The first day that our representatives were allowed to attend a meeting to discuss the second amended version of Senate Bill 681 was March 9. Our seven amendments were presented, and basically rejected. The only thing they did was to add the effects of air blasts and ground vibrations to a study that will take years to complete.

Senate Bill 681 is not any better than current law in many respects, and in fact, some parts of this bill are worse. This bill gives permission for the coal companies to damage people’s homes as long as they pay for it -- if the DEP has written them up for two violations. In addition, the Bill adds another layer of government of the people to deal with . It provides for two more political appointees -- just what the state of West Virginia needs.

It is amazing that an agency that has not been doing its job would be given more jobs to do. If the DEP had been doing its job, we would not be here. We urge the House of Delegates to reject Senate Bill 681 unless it is amended to meet our needs. L

Statement of the West Virginia Environmental Coalition

Six prominent citizen and public interest groups called the mountaintop removal bill (SB 681) a hoodwink of the people at a Capitol press conference this afternoon. This bill repeals the controversial stream mitigation acreage passed last year and returns it to 250 acres. The Senate, however, passed the bill without many members seeing it, and the House Judiciary voted on a revised draft handed to them only minutes before.

"By passing this Mountaintop Removal bill the legislature will be giving the illusion of corrective action while, in reality, maintaining the status quo," commented John McFerrin, a member of the governor’s Mountaintop Removal Task Force and the West Virginia Highlands Conservancy.

"This bill in its current state is irresponsible treatment of the coal companies, coal miners, the environment, and the citizens living near the coalfields," said Norm Steenstra, executive director of the WV-Citizen Action Group.

"The Legislature has had the opportunity to break the shackles that the coal industry has put on the southern coalfields, instead it has provided coal with the straw that sucks West Virginia dry of its resources, its natural beauty, its heritage, its culture and its future.
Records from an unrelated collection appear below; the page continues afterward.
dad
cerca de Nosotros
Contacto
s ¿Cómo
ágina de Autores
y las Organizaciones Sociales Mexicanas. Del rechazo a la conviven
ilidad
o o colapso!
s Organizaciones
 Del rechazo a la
They have ignored the concerns of the majority of West Virginia citizens who continue to speak out against mountaintop removal and whose opinions are reflected in the polls," remarked Laura Forman with the Ohio Valley Environmental Coalition.
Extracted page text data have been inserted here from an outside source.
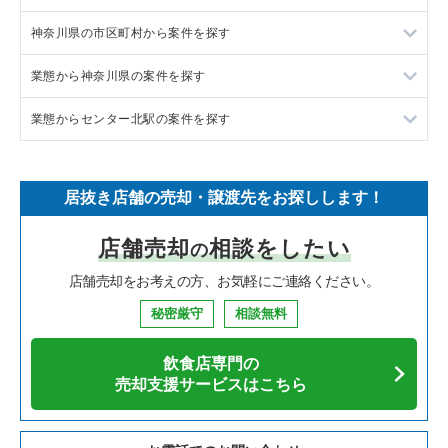
神奈川県の市区町村から案件を探す
フランス料理の居抜き売却物件の案件一覧
東京23区の飲食店の居抜き売却物件の案件一覧
業態から神奈川県の案件を探す
イタリア料理の居抜き売却物件の案件一覧
東京都下の飲食店の居抜き売却物件の案件一覧
大和市の飲食店の居抜き売却物件の案件一覧
業態からセンター北駅の案件を探す
中華の居抜き売却物件の案件一覧
千葉県の飲食店の居抜き売却物件の案件一覧
鎌倉市の飲食店の居抜き売却物件の案件一覧
神奈川県のラーメンの居抜き売却物件の案件一覧
そば・うどんの居抜き売却物件の案件一覧
埼玉県の飲食店の居抜き売却物件の案件一覧
横浜市青葉区の飲食店の居抜き売却物件の案件一覧
神奈川県のフランス料理の居抜き売却物件の案件一覧
センター北駅のイタリア料理の居抜き売却物件の案件一覧
居抜き店舗の売却・譲渡先をお探しします！
寿司の居抜き売却物件の案件一覧
神奈川県の飲食店の居抜き売却物件の案件一覧
川崎市高津区の飲食店の居抜き売却物件の案件一覧
神奈川県のイタリア料理の居抜き売却物件の案件一覧
センター北駅のそば・うどんの居抜き売却物件の案件一覧
店舗売却
相談をしたい
の
焼肉の居抜き売却物件の案件一覧
大阪府の飲食店の居抜き売却物件の案件一覧
横浜市鶴見区の飲食店の居抜き売却物件の案件一覧
神奈川県の中華の居抜き売却物件の案件一覧
センター北駅の焼肉の居抜き売却物件の案件一覧
店舗売却をお考えの方、お気軽にご連絡ください。
鉄板焼き・お好み焼の居抜き売却物件の案件一覧
兵庫県の飲食店の居抜き売却物件の案件一覧
川崎市中原区の飲食店の居抜き売却物件の案件一覧
神奈川県のそば・うどんの居抜き売却物件の案件一覧
センター北駅のカフェの居抜き売却物件の案件一覧
秘密厳守
相談無料
アジア料理の居抜き売却物件の案件一覧
京都府の飲食店の居抜き売却物件の案件一覧
横浜市中区の飲食店の居抜き売却物件の案件一覧
神奈川県の寿司の居抜き売却物件の案件一覧
センター北駅のお弁当・惣菜・デリの居抜き売却物件の案件一
覧
飲食店専門の
カフェの居抜き売却物件の案件一覧
愛知県の飲食店の居抜き売却物件の案件一覧
横浜市南区の飲食店の居抜き売却物件の案件一覧
神奈川県の焼肉の居抜き売却物件の案件一覧
売却支援サービスはこちら
センター北駅のバーの居抜き売却物件の案件一覧
テイクアウトの居抜き売却物件の案件一覧
岐阜県の飲食店の居抜き売却物件の案件一覧
横浜市港北区の飲食店の居抜き売却物件の案件一覧
神奈川県の鉄板焼き・お好み焼の居抜き売却物件の案件一覧
センター北駅の居酒屋・ダイニングバーの居抜き売却物件の案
"SB 681 is misnamed. Instead of being called the Mountaintop Removal Bill, a more apt term is the Molehill Bill because it will continue to encourage strip mines to take our precious mountains and cut them down to molehills," said Gary Zuckett with the West Virginia Environmental Council.

"This bill does not address the needs of the people living near the mountaintop removal sites," according to Freda Williams with the West Virginia Organizing Project.

Mike Withers with the West Virginia Rivers Coalition said, "For the state to say that the woodland variance is an approved exemption is wrong. It begs the question -- should the legislature have included these exemptions as part of the mining rule? The bill does not address that issue."

The bill also allows for mine spoil disposal outside of the permit area if the DEP director determines that it will benefit the environment.

"The number of technical issues unaddressed or poorly addressed is staggering," offered Rick Eades, hydrogeologist with the West Virginia Environmental Council.